Tuesday, March 01, 2011

Tucson: Winding Road Theater Ensemble presents Talley's Folly and Fifth of July

 

From: Dean Steeves [mailto:propaganda@laughing.com]
Sent: Tuesday, March 01, 2011 9:50 AM
Subject: News from Winding Road Theater Ensemble

 

For Immediate Release
February 18, 2011

contact: Dean Steeves
propaganda@laughing.com
520-749-3800

Winding Road Presents Two Lanford Wilson Plays in Repertory

Talley’s Folly and Fifth of July


In March and April 2011, Winding Road Theater Ensemble members Glen Coffman and Terry Erbe will direct Lanford Wilson plays, Fifth of July and Talley’s Folly, in repertory at the Cabaret Space at the Temple of Music and Art, 330 S. Scott, Tucson.  Set in Wilson’s hometown of Lebanon, Missouri, both plays focus on the Talley family.

One of three plays in what came to be known as Wilson’s “Talley Series,” Fifth of July is a multi-generational comedy set in the late ‘70s, as members of the Talley family struggle with the possibility of having to give up their family home. Among the characters is the recently widowed Aunt Sally. When the actress playing Sally in the original production asked Wilson for help in understanding her character, he wrote Talley’s Folly to show how Sally and her husband, Matt, became a couple more than 30 years earlier.  

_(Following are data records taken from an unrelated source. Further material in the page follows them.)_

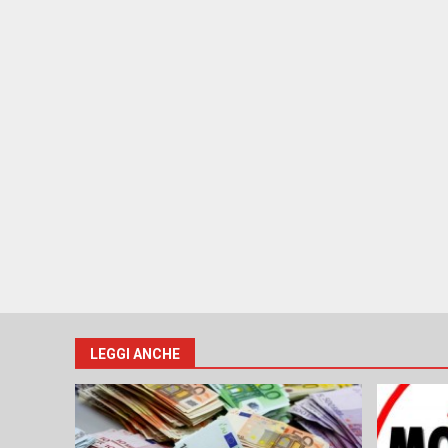
LEGGI ANCHE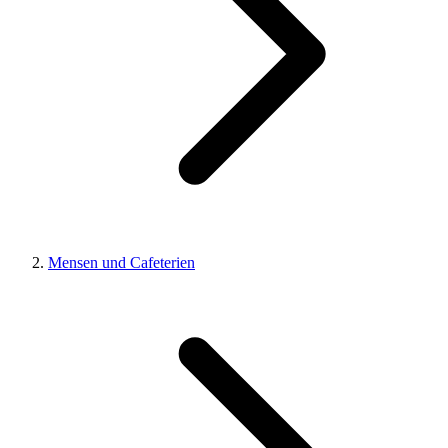
Mensen und Cafeterien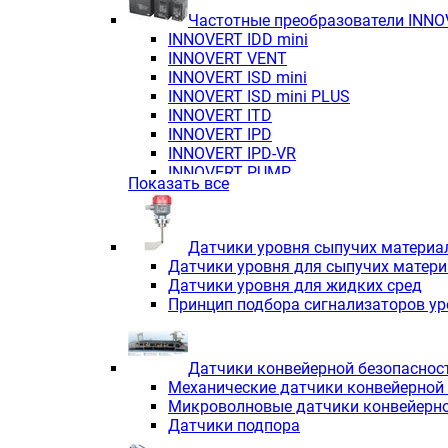
Частотные преобразователи INN
INNOVERT IDD mini
INNOVERT VENT
INNOVERT ISD mini
INNOVERT ISD mini PLUS
INNOVERT ITD
INNOVERT IРD
INNOVERT IРD-VR
INNOVERT PUMP
Показать все
Датчики уровня сыпучих материа
Датчики уровня для сыпучих матер
Датчики уровня для жидких сред
Принцип подбора сигнализаторов у
Датчики конвейерной безопаснос
Механические датчики конвейерной
Микроволновые датчики конвейерно
Датчики подпора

Amy Erbe will play the young Sally of Talley’s Folly, falling in love in the 1940s; Toni Press-Coffman will play the widowed Sally, three decades later, in Fifth of July.  The repertory cast also includes Eric Anson, Jodi Ajanovic, Christopher Johnson, Susan Kovitz, Cliff Madison, Paul Matlock, Lucille Petty, and Brian Wees.

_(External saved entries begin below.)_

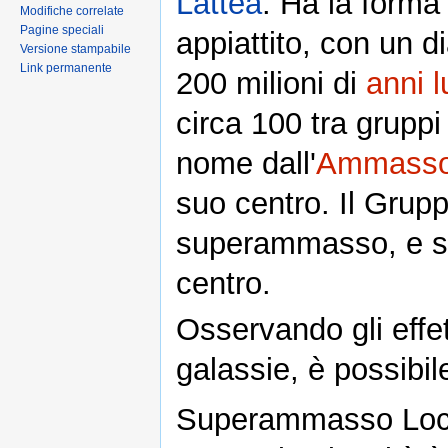
Lattea
. Ha la forma
Modifiche correlate
Pagine speciali
appiattito, con un d
Versione stampabile
Link permanente
200 milioni di
anni 
circa 100 tra gruppi
nome dall'
Ammasso 
suo centro. Il Grupp
superammasso, e si
centro.
Osservando gli effet
galassie, è possibil
Superammasso Loca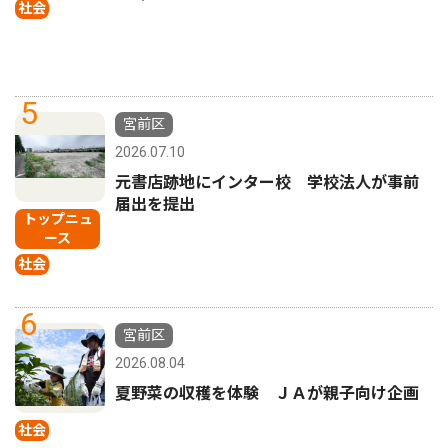
社会
5
宮前区
2026.07.10
元書店跡地にインター校 学校法人が事前
届出を提出
トップニュ
ース
社会
6
宮前区
2026.08.04
夏野菜の収穫を体験 ＪＡが親子向け企画
社会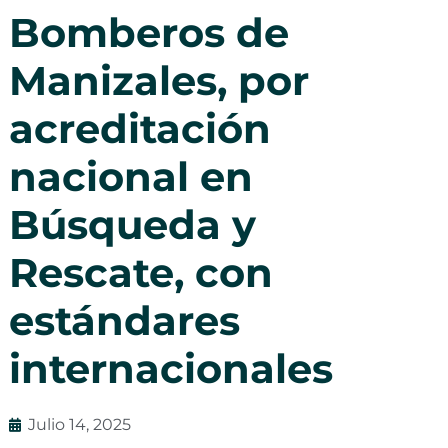
Bomberos de
Manizales, por
acreditación
nacional en
Búsqueda y
Rescate, con
estándares
internacionales
Julio 14, 2025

Fifth of July previews Thursday, March 24 and opens Friday, March 25, with evening performances Saturday, March 26, April 9 and16 at 7:30. Sunday matinees are March 27, April 10 and 17 at 3 PM.

Talley’s Folly previews Thursday, March 31 and opens on Friday, April 1, with evening performances April 2, 8, and 14 at 7:30. Matinees are Sunday April 3, and Saturday April 9 and 16 at 3 PM.  There will be no performances on Friday, April 15.

Ticket are $15-$18 at Winding Road’s website: www.windingroadtheater.org <http://www.windingroadtheater.org/> or by calling the box office at 520-401-3626. Patrons who buy tickets to both plays at the same time (through the box office only) will receive a discount.

About Winding Road Theater Ensemble

Winding Road Theater Ensemble was founded two years ago by Tucson theater artists Lesley Abrams, Glen Coffman, Amy Erbe, Terry Erbe, and Toni Press-Coffman. Our mission is to tell dynamic, theatrical stories that illuminate the human condition and that celebrate the theater’s power to entertain us, to move us, and to bring us joy. We are particularly committed to producing new plays: of our four previous productions, two were original plays. Two more new plays, both inspired by the events that took place on September 11, 2001, will premiere next fall.

About Lanford Wilson:

Born on April 13, 1937, in Lebanon, Missouri, Lanford Wilson began writing at the University of Chicago in 1959 after enrolling in a playwriting class. After graduation, he moved to New York, where his first play, So Long at the Fair, was produced Off-Off Broadway at the Café Cino in 1963. Other early plays include Home Free (1964), Balm in Giliad (1965), and Rimers of Eldritch (1965). In 1969, Wilson co-founded Circle Repertory Company, which premiered many of Wilson’s plays including Serenading Louie (1970), Lemon Sky (1970), Hot L Baltimore (1973), The Mound Builders (1975), and Angels Fall (1982), Burn This (1986), the Redwood Curtain (1992), Book of Days (2000), and Rain Dance (2002).  Wilson also wrote the teleplays Taxi! and The Migrants (both Emmy nominees) and the libretto for Lee Hoibe's opera of Summer and Smoke.

For Talley's Folly, Wilson won the Pulitzer Prize for Drama and the New York Drama Critics' Circle Award.  That play, along with Fifth of July, Burn This, and Hot L Baltimore, enjoyed extensive Broadway runs. Other awards include the Vernon Rice Award for Rimers of Eldritch, the New York Drama Critics' Circle Award, the Outer Circle Award, and an Obie for Hot L Baltimore, and an Obie for The Mound Builders.